Review Summary: Different kinds of ambition: Oceansize get cohesive
Oceansize’s debut album, Effloresce
was something of a magic album for me; the variety of sounds and emotions displayed took me aback and the consistency of it simply blew me away; it didn’t take me long to realise that they were a band full of good ideas that knew exactly how to turn them into incredible songs. On Everyone Into Position
, it is clear that they are still in essence the same band that wrote Effloresce
, but have composed an album with a very different overall feel.
Opener "The Charm Offensive" provides an insight into exactly what has changed; it doesn’t explode in the way of "Catalyst", "Amputee", or the like, instead cruising along at its own pace with groove and swagger. Nothing sounds rushed or forced – it’s a rock jam that rises and falls as feels right, by virtue of shifting dynamics and a distorted approximation of a slow-time funk riff. Whereas Effloresce
succeeded through songs that built up to towering climaxes, Everyone Into Position
is more subtle and less full of obvious dynamic contrasts, featuring songs that boast a little more inner cohesion. The same can be said for the album as a whole, which is a lot less challenging to unpack than Effloresce
, which would jump from the metal of "You Wish" to the dark alternative of "One Day All this Could Be Yours" to the anthemic rock of "Amputee" without batting an eyelid. Here, the closest thing to an outlier is "A Homage to a Shame", easily the heaviest song, though this still manages to fit the tracklist without too much friction.

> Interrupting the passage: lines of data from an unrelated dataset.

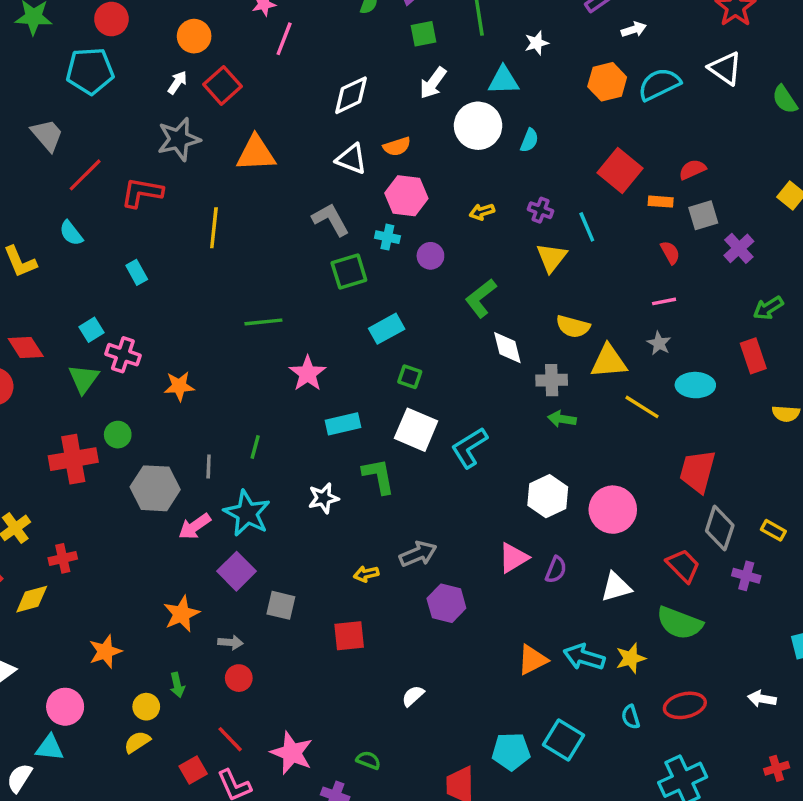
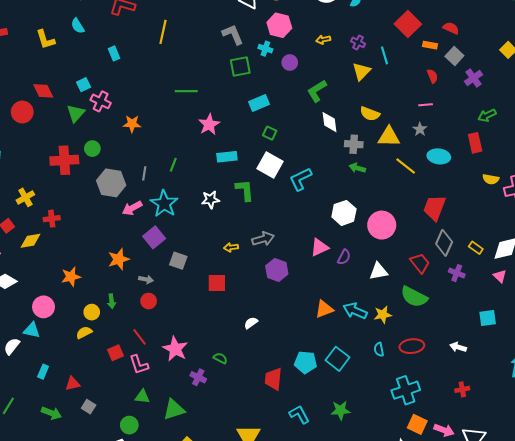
red semicircle: (692, 169) -> (451, 28), turned 42
gray square: (703, 215) -> (454, 56), turned -36

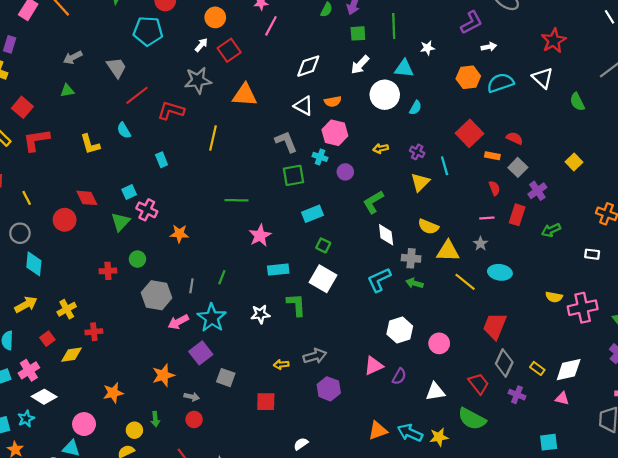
red rectangle: (475, 143) -> (517, 215), moved, turned 30
red cross: (64, 160) -> (108, 271), size x0.6
cyan L-shape: (300, 179) -> (379, 280), moved
pink circle: (382, 225) -> (439, 343), size x0.7
pink triangle: (500, 276) -> (562, 398), turned -32

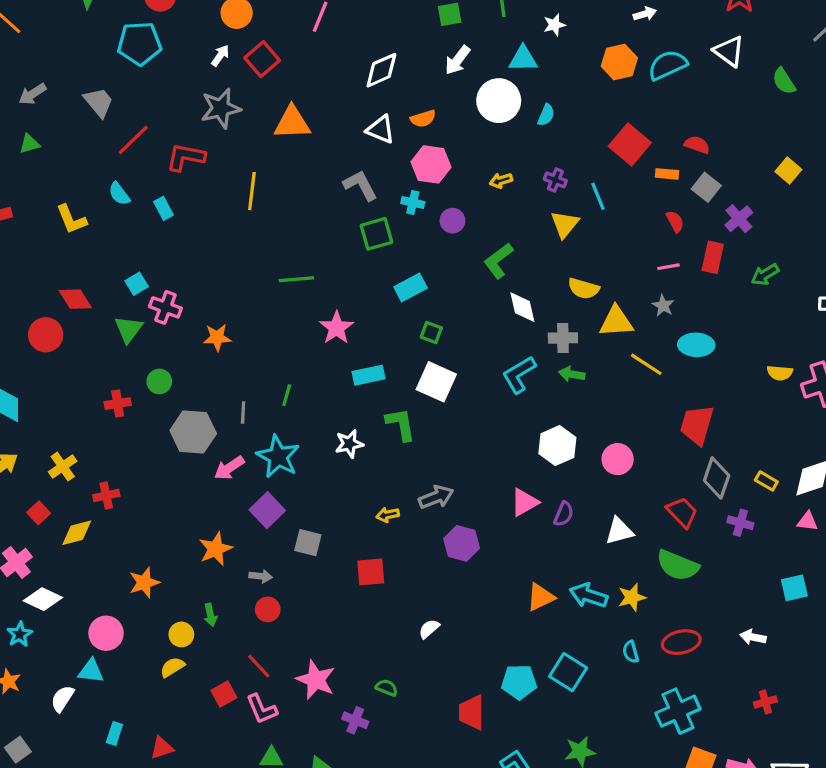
cyan rectangle: (162, 160) -> (163, 208), moved

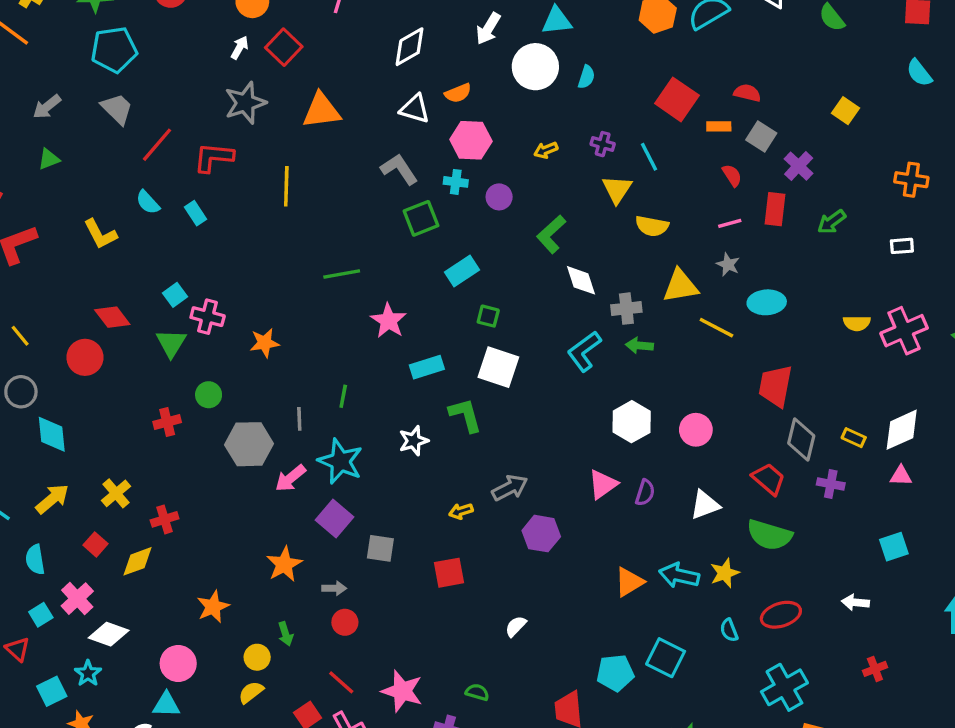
cyan pentagon: (139, 43) -> (114, 50), moved
yellow semicircle: (584, 289) -> (652, 226), moved

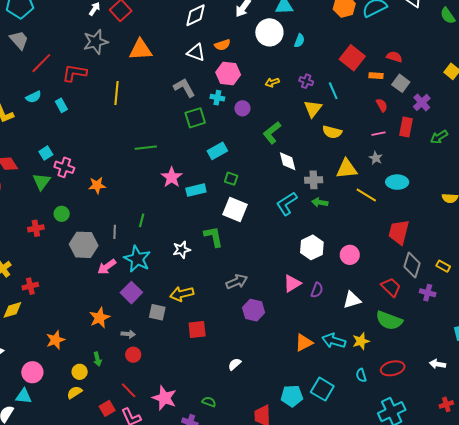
cyan semicircle: (148, 202) -> (33, 97), turned -77
cyan rectangle: (427, 367) -> (196, 190), moved
yellow arrow: (461, 511) -> (182, 294), moved, size x1.6

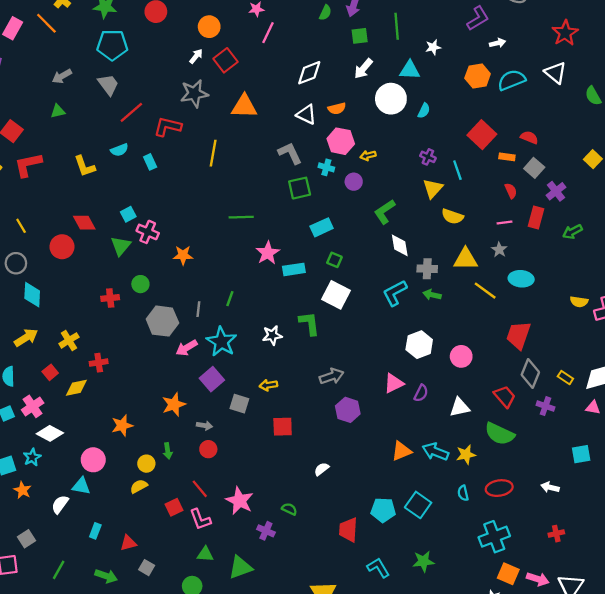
yellow arrow: (272, 82) -> (368, 155), moved
yellow arrow: (182, 294) -> (268, 385), size x0.7

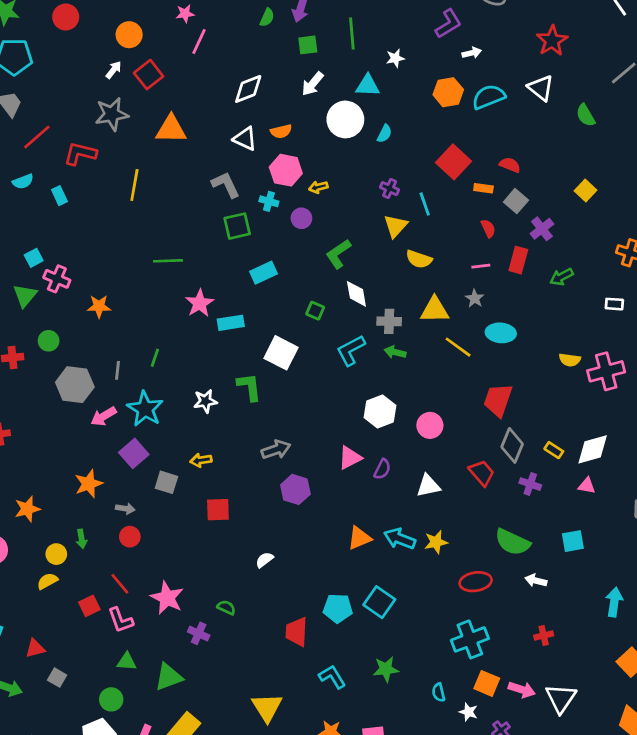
green square: (334, 260) -> (315, 311), moved
green semicircle: (500, 434) -> (512, 542), moved
cyan semicircle: (463, 493) -> (439, 692), moved

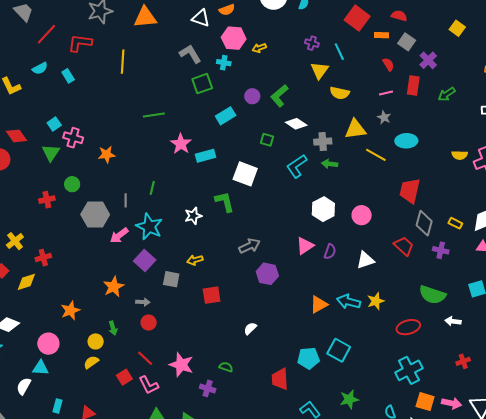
purple circle: (301, 218) -> (252, 96), moved
white diamond: (356, 294) -> (296, 124), turned -40

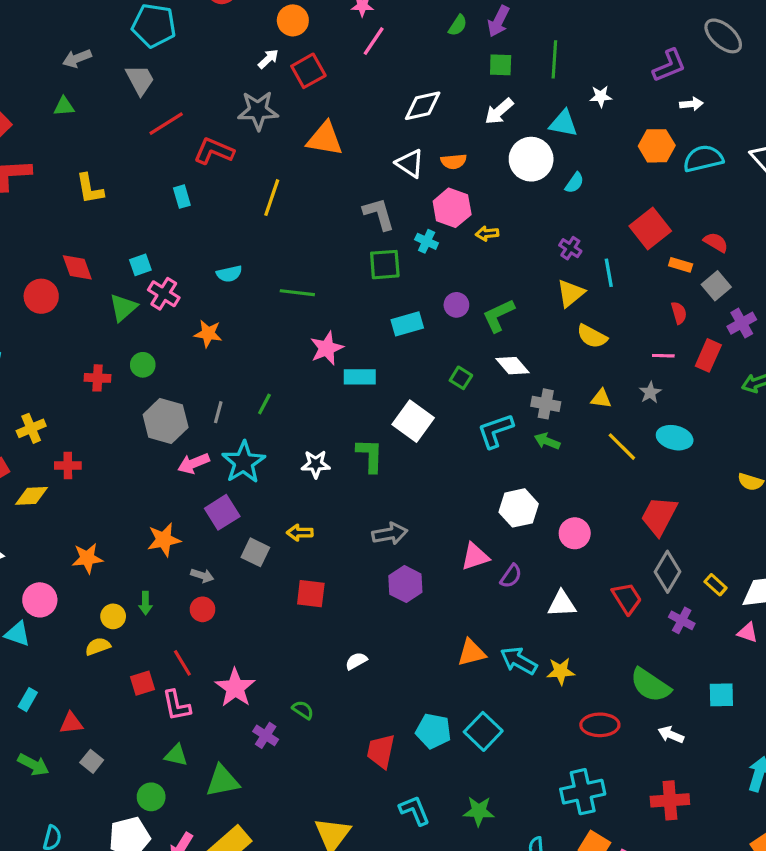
cyan semicircle: (40, 68) -> (229, 274), moved
yellow triangle: (355, 129) -> (601, 399), size x0.6
red cross: (463, 361) -> (670, 800), size x1.6

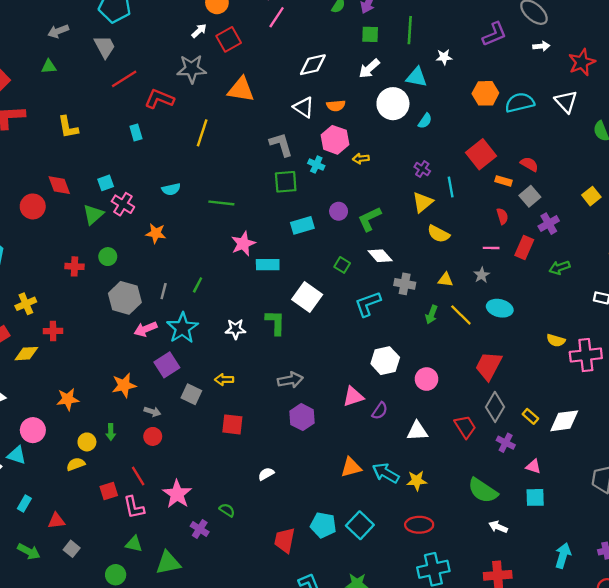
white arrow: (691, 104) -> (541, 46), moved
green arrow: (547, 441) -> (431, 315), moved, turned -90
pink triangle: (748, 633) -> (533, 466), moved
red ellipse: (600, 725) -> (419, 525), moved

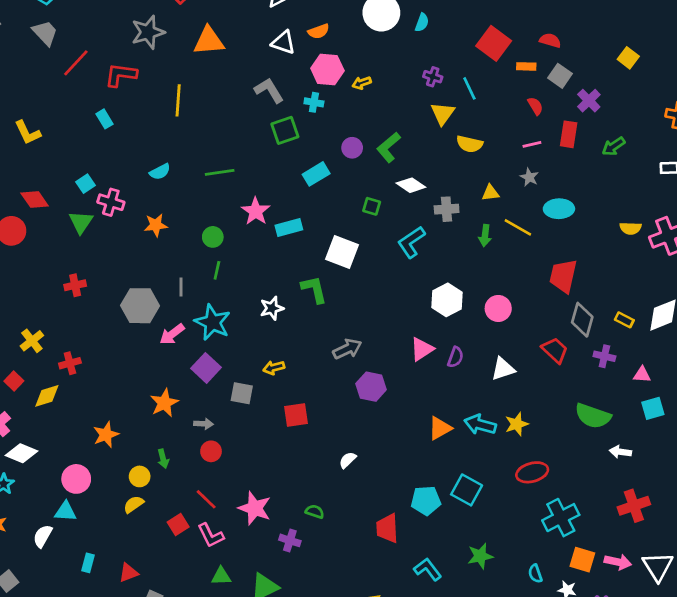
green circle: (108, 257) -> (213, 237), moved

This cohesive writing does come at minor expense of the eclecticism that made Oceansize such a special band, but there is still plenty on offer in this department; the contrasts are just a little less stark than on Effloresce
. For instance, the soft, haunting Meredith
may sound nothing like the clamorous You Can’t Keep a Bad Man Down
, but both invoke the classic Oceansize feeling of being immersed and a little drained. This repeats itself across the album; in this sense the post-rock pseudointerval "Mine Host" is as apt a reflection of the whole as big-hitter rock of the opening trio.
The album highlights come thick and fast, whether in the aforementioned groove of "The Charm Offensive", "Heaven Alive"'s infectious rhythms, "Meredith"'s chilling refrain (Oh how I’d cut you to the bone
), or the whole of Music For a Nurse
, understandably one of the band's most hailed tracks and a successor of sorts to the monumental post-rock opus they laid down on "Women Who Love Men Who Love Drugs." Vennart's lyricism here is a notch above that track's delirious mumurations; And if I display just a fraction of the soul you showed in this world/then I know I’ll see you again
in particular one of the finer 'size lines. However, the album's finest moment comes in the form of the closer Ornament/The Last Wrongs
. This track disregards the rest of the album's tendencies insofar as it plays off exaggerated dynamics and benefits from segmented songwriting, kicking off with a five minute instrumental intro that punctuates a soothing motif with abrupt distorted chords. The track's second phase straightens out somewhat and moves onto the album's vocal highlight; Vennart delivers a passionate and uplifting performance and finds himself backed by choice harmonies, rounding the album off in style.
With Everyone Into Position
Oceansize aimed for a more accessible album with potential radio hits, and whilst they failed to hit the big time commercially, the experience of attempting more refined songwriting was clearly a productive one for them. Elements of this ethic would transfer into their more expansive prog masterpiece Frames
, but as far as prog dipping its toes into the world of radio goes, you could certainly do far worse than this record.